What you will do - Give back the data below word for word. Any image in it should be left out.

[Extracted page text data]
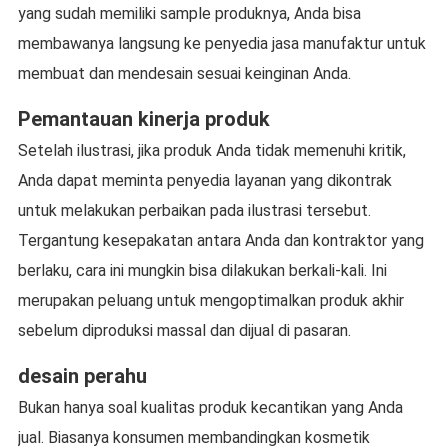
yang sudah memiliki sample produknya, Anda bisa
membawanya langsung ke penyedia jasa manufaktur untuk
membuat dan mendesain sesuai keinginan Anda.
Pemantauan kinerja produk
Setelah ilustrasi, jika produk Anda tidak memenuhi kritik,
Anda dapat meminta penyedia layanan yang dikontrak
untuk melakukan perbaikan pada ilustrasi tersebut.
Tergantung kesepakatan antara Anda dan kontraktor yang
berlaku, cara ini mungkin bisa dilakukan berkali-kali. Ini
merupakan peluang untuk mengoptimalkan produk akhir
sebelum diproduksi massal dan dijual di pasaran.
desain perahu
Bukan hanya soal kualitas produk kecantikan yang Anda
jual. Biasanya konsumen membandingkan kosmetik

Response to the exercise -
yang sudah memiliki sample produknya, Anda bisa
membawanya langsung ke penyedia jasa manufaktur untuk
membuat dan mendesain sesuai keinginan Anda.
Pemantauan kinerja produk
Setelah ilustrasi, jika produk Anda tidak memenuhi kritik,
Anda dapat meminta penyedia layanan yang dikontrak
untuk melakukan perbaikan pada ilustrasi tersebut.
Tergantung kesepakatan antara Anda dan kontraktor yang
berlaku, cara ini mungkin bisa dilakukan berkali-kali. Ini
merupakan peluang untuk mengoptimalkan produk akhir
sebelum diproduksi massal dan dijual di pasaran.
desain perahu
Bukan hanya soal kualitas produk kecantikan yang Anda
jual. Biasanya konsumen membandingkan kosmetik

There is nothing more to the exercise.